A Bússola Moral Giratória De Richard Dawkins
Richard Dawkins(1) afirma se opor à eugenia, mas defende o aborto para evitar defeitos congênitos. Dawkins defendeu a eugenia no passado.
No outono passado, a BBC exibiu um documentário de duas partes, esplêndido e ao mesmo tempo arrepiante, intitulado Eugenia: O Maior Escândalo da Ciência. Apresentando detalhes dolorosos, o documentário conta histórias de crianças retiradas a força das ruas e trancafiadas em asilos pelo resto de suas vidas porque eram consideradas imperfeitas; de reclusas em asilos que tiveram seus bebês abortados à força porque foram consideras pelos médicos como mentalmente incapazes e da terrível desvalorização da vida humana que emergiu das políticas de eugenia, tendo como pioneiros Sir Francis Galton, que se inspirou no trabalho de seu primo, Charles Darwin.

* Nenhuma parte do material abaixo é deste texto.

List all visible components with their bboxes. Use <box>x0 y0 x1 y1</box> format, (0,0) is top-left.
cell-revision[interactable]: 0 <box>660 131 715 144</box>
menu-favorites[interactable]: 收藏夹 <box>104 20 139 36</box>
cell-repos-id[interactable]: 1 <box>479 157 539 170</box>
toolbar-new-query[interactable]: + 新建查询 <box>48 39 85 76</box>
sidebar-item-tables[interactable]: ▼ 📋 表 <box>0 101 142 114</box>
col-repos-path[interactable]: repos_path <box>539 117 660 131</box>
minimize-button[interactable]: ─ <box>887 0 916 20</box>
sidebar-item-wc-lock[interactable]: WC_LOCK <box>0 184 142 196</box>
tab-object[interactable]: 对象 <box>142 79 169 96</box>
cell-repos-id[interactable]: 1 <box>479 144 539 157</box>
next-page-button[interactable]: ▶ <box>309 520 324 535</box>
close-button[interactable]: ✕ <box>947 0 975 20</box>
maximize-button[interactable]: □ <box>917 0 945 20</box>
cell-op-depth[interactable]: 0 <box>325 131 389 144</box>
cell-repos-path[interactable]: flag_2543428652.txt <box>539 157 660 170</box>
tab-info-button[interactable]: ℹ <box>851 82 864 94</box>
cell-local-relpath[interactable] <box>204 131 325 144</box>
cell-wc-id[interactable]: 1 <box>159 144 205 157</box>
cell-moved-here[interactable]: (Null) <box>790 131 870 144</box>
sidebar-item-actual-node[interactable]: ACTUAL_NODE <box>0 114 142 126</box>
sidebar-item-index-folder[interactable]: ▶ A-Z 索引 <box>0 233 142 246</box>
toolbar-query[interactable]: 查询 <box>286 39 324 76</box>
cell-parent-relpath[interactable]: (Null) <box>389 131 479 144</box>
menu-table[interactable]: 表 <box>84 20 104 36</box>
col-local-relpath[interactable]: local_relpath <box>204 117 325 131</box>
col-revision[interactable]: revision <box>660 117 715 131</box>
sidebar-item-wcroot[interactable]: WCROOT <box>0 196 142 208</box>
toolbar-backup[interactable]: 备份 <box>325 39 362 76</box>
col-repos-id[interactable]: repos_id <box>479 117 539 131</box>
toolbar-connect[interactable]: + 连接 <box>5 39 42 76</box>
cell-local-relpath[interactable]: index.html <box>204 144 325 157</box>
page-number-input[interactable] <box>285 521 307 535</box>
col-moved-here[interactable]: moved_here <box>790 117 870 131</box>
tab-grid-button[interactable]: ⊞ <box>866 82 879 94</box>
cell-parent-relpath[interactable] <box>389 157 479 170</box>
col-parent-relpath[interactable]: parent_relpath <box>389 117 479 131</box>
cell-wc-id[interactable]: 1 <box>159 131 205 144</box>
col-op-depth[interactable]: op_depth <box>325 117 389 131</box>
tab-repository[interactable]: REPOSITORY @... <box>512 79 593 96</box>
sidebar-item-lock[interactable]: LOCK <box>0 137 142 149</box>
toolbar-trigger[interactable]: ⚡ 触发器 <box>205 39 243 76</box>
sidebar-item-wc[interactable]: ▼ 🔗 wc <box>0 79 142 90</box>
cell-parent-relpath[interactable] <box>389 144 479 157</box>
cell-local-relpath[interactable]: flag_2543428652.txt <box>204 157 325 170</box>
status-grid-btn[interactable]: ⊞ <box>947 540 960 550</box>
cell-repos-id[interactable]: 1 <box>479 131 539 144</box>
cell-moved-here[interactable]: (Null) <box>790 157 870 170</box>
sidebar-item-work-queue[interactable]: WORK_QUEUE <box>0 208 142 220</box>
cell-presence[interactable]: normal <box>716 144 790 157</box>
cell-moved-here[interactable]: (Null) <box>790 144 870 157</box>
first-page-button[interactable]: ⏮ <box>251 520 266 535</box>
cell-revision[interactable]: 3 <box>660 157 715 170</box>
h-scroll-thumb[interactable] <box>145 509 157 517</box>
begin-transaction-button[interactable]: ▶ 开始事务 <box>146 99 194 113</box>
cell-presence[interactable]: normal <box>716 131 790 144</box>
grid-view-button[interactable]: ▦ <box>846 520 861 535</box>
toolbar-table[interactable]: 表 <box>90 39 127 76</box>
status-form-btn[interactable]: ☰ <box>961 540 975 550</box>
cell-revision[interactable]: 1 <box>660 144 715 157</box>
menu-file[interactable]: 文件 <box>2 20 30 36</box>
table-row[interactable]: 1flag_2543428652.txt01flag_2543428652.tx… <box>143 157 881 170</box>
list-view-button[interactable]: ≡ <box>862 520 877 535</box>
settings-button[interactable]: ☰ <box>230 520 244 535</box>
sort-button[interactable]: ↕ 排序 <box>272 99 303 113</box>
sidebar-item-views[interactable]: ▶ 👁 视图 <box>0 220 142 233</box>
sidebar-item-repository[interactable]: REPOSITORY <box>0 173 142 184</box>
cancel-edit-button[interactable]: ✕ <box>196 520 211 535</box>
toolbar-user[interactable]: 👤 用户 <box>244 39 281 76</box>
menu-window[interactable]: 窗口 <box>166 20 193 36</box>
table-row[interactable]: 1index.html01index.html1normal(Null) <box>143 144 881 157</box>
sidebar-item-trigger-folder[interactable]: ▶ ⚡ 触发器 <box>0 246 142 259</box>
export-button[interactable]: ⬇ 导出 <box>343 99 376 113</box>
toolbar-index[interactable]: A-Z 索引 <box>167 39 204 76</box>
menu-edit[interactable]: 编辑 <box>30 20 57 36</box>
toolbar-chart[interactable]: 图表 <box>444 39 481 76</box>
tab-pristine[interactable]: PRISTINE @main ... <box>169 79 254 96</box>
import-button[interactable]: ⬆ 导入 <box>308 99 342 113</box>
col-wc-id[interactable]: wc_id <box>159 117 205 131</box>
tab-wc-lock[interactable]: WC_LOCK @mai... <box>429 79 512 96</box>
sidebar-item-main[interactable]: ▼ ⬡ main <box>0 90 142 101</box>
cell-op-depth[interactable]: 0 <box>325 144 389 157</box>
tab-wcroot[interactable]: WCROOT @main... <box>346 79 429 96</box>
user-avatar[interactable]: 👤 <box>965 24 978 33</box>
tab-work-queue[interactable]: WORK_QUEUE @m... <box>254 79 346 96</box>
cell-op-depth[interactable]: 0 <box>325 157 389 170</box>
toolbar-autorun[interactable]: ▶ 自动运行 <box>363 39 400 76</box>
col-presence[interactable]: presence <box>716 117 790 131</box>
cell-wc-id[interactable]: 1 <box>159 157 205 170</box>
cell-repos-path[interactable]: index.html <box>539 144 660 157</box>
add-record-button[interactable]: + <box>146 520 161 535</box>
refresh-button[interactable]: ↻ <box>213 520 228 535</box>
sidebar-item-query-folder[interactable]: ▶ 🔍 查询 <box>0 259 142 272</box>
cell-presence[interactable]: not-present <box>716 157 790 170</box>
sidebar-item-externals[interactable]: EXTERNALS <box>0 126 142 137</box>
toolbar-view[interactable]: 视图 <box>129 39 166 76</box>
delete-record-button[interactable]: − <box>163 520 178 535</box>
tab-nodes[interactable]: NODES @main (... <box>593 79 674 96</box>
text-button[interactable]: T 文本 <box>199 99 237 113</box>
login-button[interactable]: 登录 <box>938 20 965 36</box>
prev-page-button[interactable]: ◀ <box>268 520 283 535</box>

A eugenia, praticada muito mais amplamente na Grã-Bretanha e na América do Norte do que se imagina, era a ideia de que a criação seletiva de seres humanos poderia produzir uma espécie melhor. Isso poderia ser feito assegurando que as melhores amostras produzissem muitas crianças e, inversamente, certificando-se de que aquelas consideradas menos perfeitas não poderiam ('eugenia' é a palavra grega para "bom nascimento"). Essas práticas, compreensivelmente, caíram em desuso quando o Terceiro Reich as implementou em escala estatal e as acrescentou a práticas que vão desde o extermínio em larga escala à esterilização forçada. É um fato pouco mencionado que Sir Francis Galton propôs pela primeira vez a idéia de campos de concentração beneficentes, como um local para alojar populações de pessoas consideradas inadequadas para reprodução.

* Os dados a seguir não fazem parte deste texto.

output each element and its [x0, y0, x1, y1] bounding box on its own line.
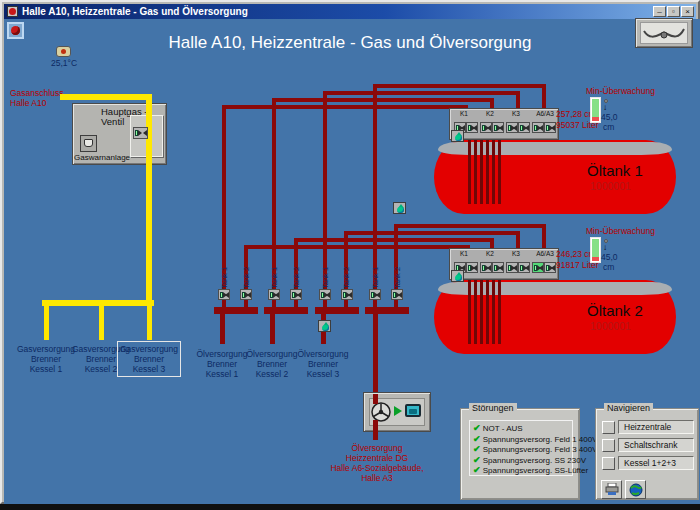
tank1-id: 1000001: [590, 180, 631, 192]
scada-window: Halle A10, Heizzentrale - Gas und Ölvers…: [0, 0, 700, 504]
tank1-valve[interactable]: [480, 122, 492, 133]
dist-valve-k3-tank2[interactable]: [341, 289, 353, 300]
main-gas-valve[interactable]: [133, 127, 148, 139]
oil-pipe-segment: [222, 105, 468, 109]
tank1-min-label: Min-Überwachung: [586, 86, 655, 96]
faults-panel: Störungen ✔ NOT - AUS ✔ Spannungsversorg…: [460, 408, 580, 500]
oil-manifold: [214, 307, 258, 314]
tank1-name: Öltank 1: [587, 162, 643, 179]
tank2-min-value: 45,0: [601, 252, 618, 262]
faults-panel-title: Störungen: [469, 403, 517, 413]
tank1-valve[interactable]: [518, 122, 530, 133]
tank2-valve[interactable]: [506, 262, 518, 273]
tank2-valve[interactable]: [518, 262, 530, 273]
gas-pipe-segment: [99, 306, 104, 340]
nav-button-schaltschrank[interactable]: [602, 439, 615, 452]
fault-row: ✔ Spannungsversorg. SS-Lüfter: [473, 465, 588, 475]
oil-pipe-segment: [394, 224, 546, 228]
oil-pipe-segment: [373, 394, 378, 404]
suction-pipe: [498, 140, 501, 204]
suction-pipe: [480, 280, 483, 344]
title-bar[interactable]: Halle A10, Heizzentrale - Gas und Ölvers…: [4, 4, 696, 19]
oil-pipe-segment: [542, 84, 546, 110]
dist-valve-k3-tank1[interactable]: [319, 289, 331, 300]
nav-target-kessel[interactable]: Kessel 1+2+3: [618, 456, 694, 470]
fault-row: ✔ NOT - AUS: [473, 423, 523, 433]
tank1-valve[interactable]: [506, 122, 518, 133]
tank1-valve[interactable]: [492, 122, 504, 133]
gas-pipe-segment: [44, 306, 49, 340]
motor-icon[interactable]: [405, 404, 421, 417]
nav-button-heizzentrale[interactable]: [602, 421, 615, 434]
tank1-valve[interactable]: [466, 122, 478, 133]
oil-manifold: [264, 307, 308, 314]
valve-group-label: K3: [505, 250, 527, 257]
gas-burner-kessel3-label[interactable]: Gasversorgung Brenner Kessel 3: [117, 341, 181, 377]
tank2-min-unit: cm: [603, 262, 614, 272]
tank2-min-label: Min-Überwachung: [586, 226, 655, 236]
oil-supply-dg-label: Ölversorgung Heizzentrale DG Halle A6-So…: [327, 443, 427, 483]
oil-burner-kessel3-label: Ölversorgung Brenner Kessel 3: [288, 349, 358, 379]
oil-pipe-segment: [270, 314, 275, 344]
ok-check-icon: ✔: [473, 434, 481, 444]
tank2-valve[interactable]: [480, 262, 492, 273]
tank2-valve-open[interactable]: [532, 262, 544, 273]
nav-target-heizzentrale[interactable]: Heizzentrale: [618, 420, 694, 434]
dist-valve-k1-tank2[interactable]: [240, 289, 252, 300]
close-button[interactable]: ×: [681, 6, 694, 17]
pipework-scheme-button[interactable]: [635, 18, 693, 48]
oil-pipe-segment: [373, 314, 378, 394]
valve-group-label: K2: [479, 250, 501, 257]
pair4-tank2-label: Tank 2: [392, 256, 403, 289]
thermometer-icon: [56, 46, 71, 57]
oil-pipe-segment: [344, 231, 520, 235]
gas-warning-device-icon[interactable]: [80, 135, 97, 152]
maximize-button[interactable]: ▫: [667, 6, 680, 17]
web-button[interactable]: [625, 480, 646, 499]
tank2-id: 1000001: [590, 320, 631, 332]
globe-icon: [629, 483, 643, 497]
oil-leak-sensor-icon: [393, 202, 406, 214]
suction-pipe: [474, 140, 477, 204]
tank2-valve[interactable]: [466, 262, 478, 273]
screenshot: Halle A10, Heizzentrale - Gas und Ölvers…: [0, 0, 700, 510]
dist-valve-a6a3-tank1[interactable]: [369, 289, 381, 300]
dist-valve-k1-tank1[interactable]: [218, 289, 230, 300]
tank2-valve[interactable]: [544, 262, 556, 273]
pair1-tank2-label: Tank 2: [241, 256, 252, 289]
pair2-tank1-label: Tank 1: [269, 256, 280, 289]
valve-group-label: K1: [453, 250, 475, 257]
pair3-tank2-label: Tank 2: [341, 256, 352, 289]
pair3-tank1-label: Tank 1: [320, 256, 331, 289]
fault-row: ✔ Spannungsversorg. SS 230V: [473, 455, 586, 465]
nav-button-kessel[interactable]: [602, 457, 615, 470]
ok-check-icon: ✔: [473, 465, 481, 475]
print-button[interactable]: [601, 480, 622, 499]
dist-valve-k2-tank2[interactable]: [290, 289, 302, 300]
valve-group-label: A6/A3: [531, 110, 559, 117]
dist-valve-k2-tank1[interactable]: [268, 289, 280, 300]
valve-group-label: A6/A3: [531, 250, 559, 257]
fault-row: ✔ Spannungsversorg. Feld 1 400V: [473, 434, 598, 444]
down-arrow-icon: ↓: [603, 243, 607, 252]
suction-pipe: [492, 280, 495, 344]
outdoor-temperature: 25,1°C: [42, 58, 86, 68]
tank2-valve[interactable]: [492, 262, 504, 273]
fault-row: ✔ Spannungsversorg. Feld 3 400V: [473, 444, 598, 454]
minimize-button[interactable]: –: [653, 6, 666, 17]
nav-target-schaltschrank[interactable]: Schaltschrank: [618, 438, 694, 452]
suction-pipe: [492, 140, 495, 204]
oil-pipe-segment: [373, 84, 546, 88]
tank1-valve[interactable]: [532, 122, 544, 133]
suction-pipe: [468, 140, 471, 204]
tank1-valve[interactable]: [544, 122, 556, 133]
pipework-icon: [641, 23, 687, 43]
dist-valve-a6a3-tank2[interactable]: [391, 289, 403, 300]
tank1-min-unit: cm: [603, 122, 614, 132]
navigation-panel-title: Navigieren: [604, 403, 653, 413]
suction-pipe: [486, 280, 489, 344]
oil-pipe-segment: [542, 224, 546, 250]
gas-pipe-segment: [147, 306, 152, 340]
pair4-tank1-label: Tank 1: [370, 256, 381, 289]
oil-pipe-segment: [220, 314, 225, 344]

Para minha surpresa, o documentário da BBC também abordou o fato do aborto está sendo usado como uma nova ferramenta eugênica contra a grande maioria das crianças diagnosticadas com Síndrome de Down que estão sendo mortas, ainda útero de suas mães, antes de verem a luz do dia. Galton caiu em desuso, mas seu espírito vive nas clínicas de aborto de Marie Stopes em todo o Reino Unido que, aliás, também era uma eugenista radical e racista virulenta. Felizmente para ela, os ativistas do aborto são insensíveis quando se trata de destruir a cultura, pois seus legados são simplesmente importantes demais para serem deixados de lado.
Por alguma estranha razão, o famoso anti-teísta e autor de "Deus: Um Delírio", Richard Dawkins, decidiu ressuscitar o debate sobre a eugenia neste fim de semana, twittando em 16 de fevereiro que "Uma coisa é lamentar a eugenia por razões ideológicas, políticas e morais. Outra coisa é concluir que não funcionaria na prática. Claro que funciona. Funciona para vacas, cavalos, porcos, cães e rosas. Por que diabos não funcionaria para humanos? Os fatos ignoram a ideologia."

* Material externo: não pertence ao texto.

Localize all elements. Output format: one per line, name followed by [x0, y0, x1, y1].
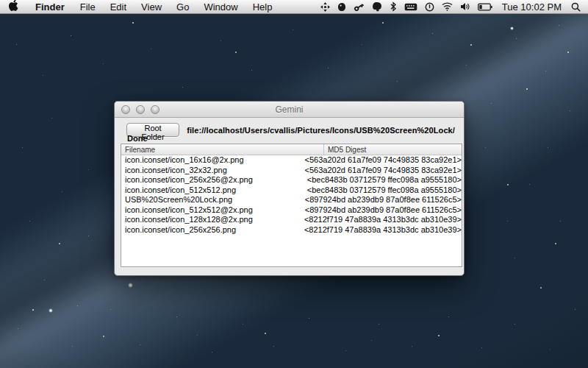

Quando a indignação começou a se espalhar por toda a Twitteresfera, ele acrescentou alguns esclarecimentos precipitados: "Para aqueles que estão determinados a não entender, lamento a idéia de uma política eugênica. Eu simplesmente disse que lamentar tal coisa não significa que não pudesse funcionar. Assim como criamos vacas para produzir mais leite, poderíamos criar seres humanos para correr mais rápido ou pular mais alto. Mas os céus proíbem que façamos isso."
Os céus proíbem de fato. Parece que até um ateu deve apelar para um poder superior quando quer condenar algo hediondo. "Uma política eugênica seria ruim", continuou Dawkins. "Estou combatendo o passo ilógico de que 'se X é ruim, logo X é impossível'. Funcionaria no mesmo sentido que funciona para vacas. Lutemos por razões morais. Negar fatos científicos & perdermos ou, na melhor das hipóteses, prejudica a argumentação". Ele não explicou por que era tão importante ressuscitar um debate sobre se a criação seletiva de seres humanos funcionaria ou por que ele decidiu fazê-lo.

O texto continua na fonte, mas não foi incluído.